Am diesem Freitag sind kaum Menschen auf der Straße. Stattdessen stehen an fast allen Ecken des Stadtzentrums dutzende Polizeiwagen. Die wenigen Türkeistämmigen, die man im Stadtzentrum antrifft, scheuen sich aus Angst um ihre Sicherheit vor der Kamera zu sprechen. Das Argument ist immer wieder dasselbe: "Chemnitz ist eine kleine Stadt. Ich will lieber nicht erkannt werden."
Eine junge Frau mit einem bunten Kopftuch, die wir in einem Döner-Laden antreffen, erklärt sich doch bereit, mit uns zu sprechen, solange wir ihr Gesicht nicht zeigen. Sie schaut sich mehrfach um, bevor sie zu erzählen beginnt: "Ich traue mich nicht mehr, alleine auf die Straße zu gehen", sagt sie. "Wenn ich in den Supermarkt gehe, muss mein Mann mitkommen. Das Sicherheitspersonal behandelt mich wie eine Diebin und kontrolliert jedes Mal meine Tasche", erzählt sie. "Das macht mich sehr traurig", fügt die junge Frau hinzu.
In einem weiteren türkischen Geschäft treffen wir Muhammed, der seinen Nachnamen nicht nennen möchte. "Jede Woche marschieren hier Nazis", sagt er. Jede Woche gäbe es Probleme in der Stadt.

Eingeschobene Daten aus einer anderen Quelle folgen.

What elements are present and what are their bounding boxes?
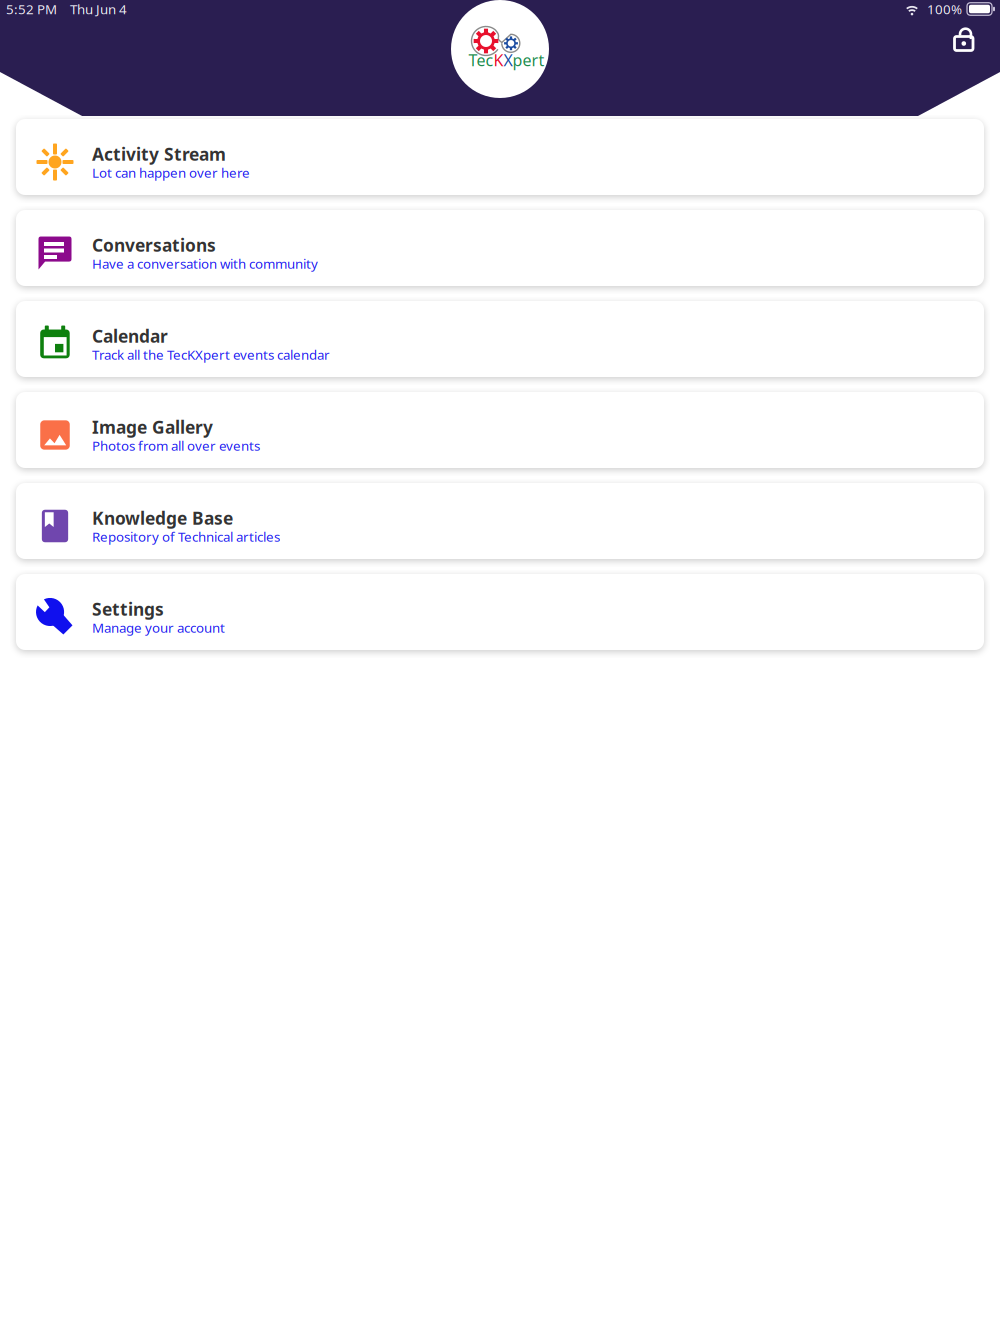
staticText: Calendar <box>92 325 168 348</box>
staticText: Thu Jun 4 <box>70 0 127 18</box>
staticText: K <box>494 49 504 71</box>
staticText: Activity Stream <box>92 143 226 166</box>
staticText: Image Gallery <box>92 416 213 439</box>
button[interactable]: Lock <box>945 21 983 57</box>
staticText: Knowledge Base <box>92 507 233 530</box>
staticText: Track all the TecKXpert events calendar <box>92 346 330 363</box>
button[interactable]: Activity Stream <box>16 119 984 195</box>
staticText: 5:52 PM <box>6 0 57 18</box>
staticText: Manage your account <box>92 619 225 636</box>
button[interactable]: Conversations <box>16 210 984 286</box>
staticText: Repository of Technical articles <box>92 528 280 545</box>
staticText: Lot can happen over here <box>92 164 250 181</box>
staticText: Photos from all over events <box>92 437 260 454</box>
staticText: pert <box>512 49 544 71</box>
button[interactable]: Knowledge Base <box>16 483 984 559</box>
staticText: Conversations <box>92 234 216 257</box>
staticText: Tec <box>468 49 494 71</box>
staticText: 100% <box>927 0 962 18</box>
button[interactable]: Settings <box>16 574 984 650</box>
staticText: Settings <box>92 598 164 621</box>
button[interactable]: Calendar <box>16 301 984 377</box>
staticText: X <box>504 49 512 71</box>
button[interactable]: Image Gallery <box>16 392 984 468</box>
staticText: Have a conversation with community <box>92 255 318 272</box>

Seine Freunde, die meisten aus Afghanistan, aus dem Irak oder Syrien seien bereits mehrmals von Nazis geschlagen worden. Auch er selbst. "Alle wollen weg von Chemnitz. Keiner will hier noch leben", sagt er aufgewühlt.
Probleme bei den Behörden
Ein anderer junger Mann kommt auf uns zu. Er fragt uns, ob wir Journalisten seien und ob er uns sein Anliegen schildern dürfe. Seinen Namen möchte er aber ebenfalls nicht nennen. Er sei vor zwei Jahren aus der Türkei nach Deutschland geflüchtet. "Unter Deutschland hatte ich mir ein freies Land vorgestellt, in dem kein Mensch diskriminiert wird. Er lebe momentan in einer Asylbewerberunterkunft und bekäme von anderen Flüchtlingen ganz komische Geschichten erzählt. Seit den Vorfällen im vergangenen Sommer sei in meinem Heim so gut wie kein Asylantrag mehr genehmigt worden. "Fast 95 Prozent aller Anträge aus meinem Bekanntenkreis wurden abgelehnt. Die meisten kommen aus Afghanistan, Pakistan oder muslimischen Ländern im Nahen Osten", sagt er. Das fände er sehr merkwürdig.
Eine Frau neben ihm, die seit drei Jahren in Deutschland lebe, hat schon resigniert. "Ich gehe nicht mehr zu Behörden, weil sie sehr gemein zu Türken sind. Wir werden regelrecht schikaniert. Das ist eine Schande für Deutschland", sagt sie. Auch sie möchte namentlich nicht genannt werden.
"Ich würde auch gegen die Flüchtlingspolitik demonstrieren"
Soner Uzun betreibt einen Imbiss in Flöha, unweit von Chemnitz. Er fährt seit langer Zeit nicht mehr dorthin. Doch er höre immer wieder, wie Flüchtlinge auch türkische Frauen in der Stadt "anbaggern oder anmachen" würden. "Das sind keine schönen Dinge", sagt er. Die Schuld sieht Uzun in der Flüchtlingspolitik der Bundesregierung. "Ich würde auch gerne mit den anderen auf die Straße gehen und die Flüchtlingspolitik kritisieren, aber ich will nicht mit einem Nazi Seite an Seite laufen."
Der Friseursalon von Resul Celayir ist circa vier Kilometer vom Chemnitzer Zentrum entfernt. Dennoch steht auch in seiner Straße ein Polizeiwagen. Das scheint Celayir aber nicht zu beruhigen. Er erinnert an die Attacken auf ein jüdisches, ein persisches sowie ein türkisches Restaurant nach den Krawallen. "Ich habe meinen Laden hier", sagt Celayir. "Ich lebe seit 24 Jahren in Chemnitz. Aber wenn das so weiter gehen sollte, sieht es so aus, als müsste ich bald die Stadt verlassen." Die Türken in Chemnitz scheinen auch nach Merkels Besuch weiterhin besorgt zu sein.